Yes, Saatchi has admitted that he did indeed have a row with Nigella, and moreover has gone on record in saying “I held Nigella’s neck repeatedly while attempting to emphasise my point”. Then he digs himself in substantially deeper: “There was no grip, it was a playful tiff”. There’s nothing intercoursing playful about grabbing a woman by the throat, Charlie boy.
Can he dig just a little bit deeper? You betcha, says Sarah: “The paparazzi were congregated outside our house after the story broke yesterday morning, so I told Nigella to take the kids off till the dust settled”. He didn’t talk to her and come to an agreement to do something – he told her what to damn well do. Perhaps Saatchi believes his wife is some kind of chattel.
Well, whatever his belief, Saatchi has admitted that he assaulted Nigella, and that he does not consider it unusual to instruct her as to her movements.
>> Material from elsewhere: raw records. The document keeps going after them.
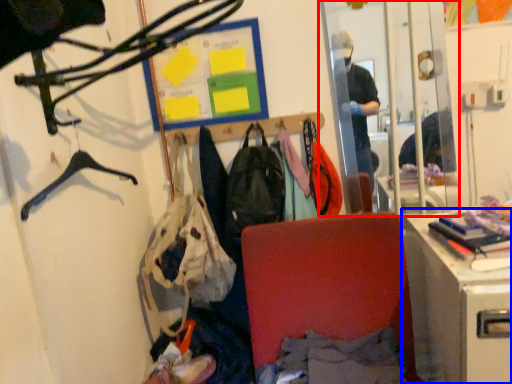 Question: Which object appears farthest to the camera in this image, mirror (highlighted by a red box) or desk (highlighted by a blue box)?

Choices:
 (A) mirror
 (B) desk

Answer: (A) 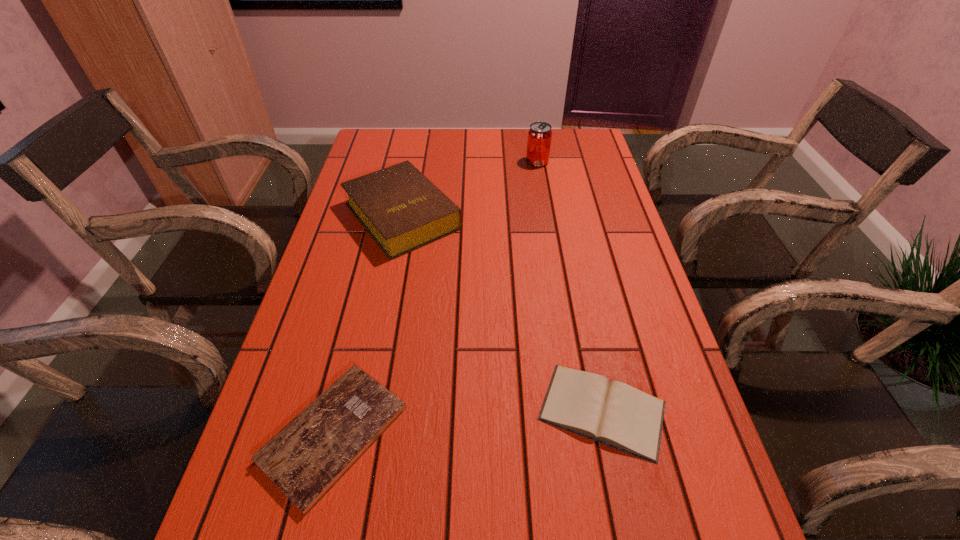 Identify the location of the closest object to the pop soda. (401, 209).

Identify the location of Bible that stands as the closest to the pop soda. The height and width of the screenshot is (540, 960). tap(401, 209).

Locate an element on the screen. The height and width of the screenshot is (540, 960). Bible that is the third closest to the tallest object is located at coordinates (305, 459).

Locate an element on the screen. This screenshot has height=540, width=960. vacant area that satisfies the following two spatial constraints: 1. on the front side of the farthest object; 2. on the right side of the rightmost Bible is located at coordinates (579, 410).

The width and height of the screenshot is (960, 540). Identify the location of free space in the image that satisfies the following two spatial constraints: 1. on the back side of the tallest Bible; 2. on the right side of the pop soda. (413, 162).

The image size is (960, 540). What are the coordinates of `vacant space that satisfies the following two spatial constraints: 1. on the back side of the farthest object; 2. on the right side of the farthest Bible` in the screenshot? It's located at (413, 162). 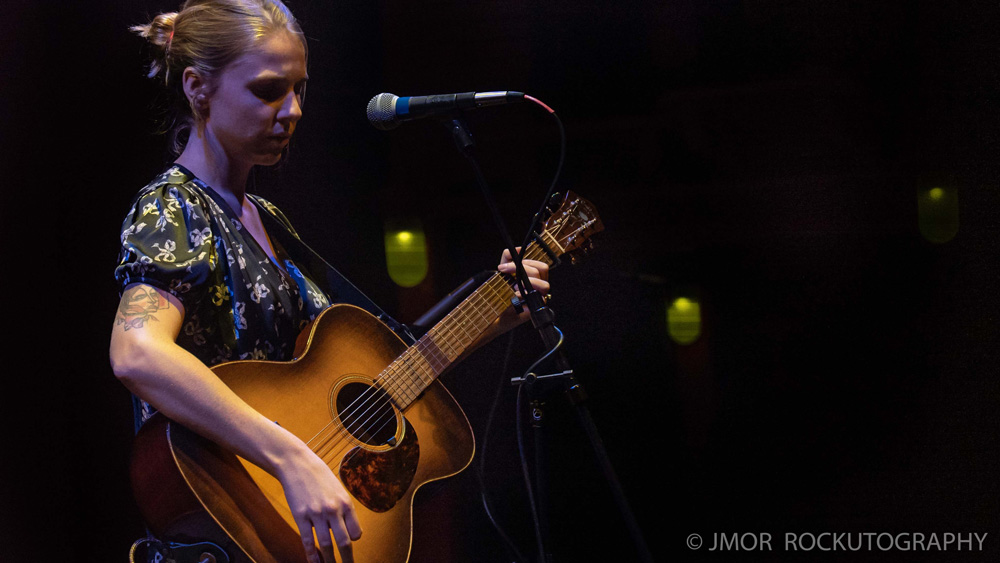 The height and width of the screenshot is (563, 1000). What are the coordinates of `latch` in the screenshot? It's located at (571, 386).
In this he has achieved two things: given the Metropolitan Police the green light to call him in for a chat – of a “playful” nature, you understand – and ensured his alienation from anyone who had not previously pronounced judgment on the affair.
Meanwhile, Scott’s Of Mayfair has deployed a straight bat: “The staff and management at Scott's are aware of the reports in the media and would like to make it clear that they did not see the alleged incident nor were they alerted to it at the time”. Quite. I wouldn’t be blowing a hundred quid a head including drinksh without knowing that the gofers could be relied upon to keep schtum.
And snapper “Jean-Paul” has now seen his photos adorning the report in the Mail, along with appropriate attribution, thus demonstrating that, whether shocked pundits approve or otherwise, it is far more rewarding to keep well away from rowing couples and just loose off the SLR instead. As for Charles Saatchi, well, he’ll find that there’s one thing money can’t buy, and that’s the winning over of public opinion.
Especially as he’s just gone on record admitting assault. Bad move, Charlie boy.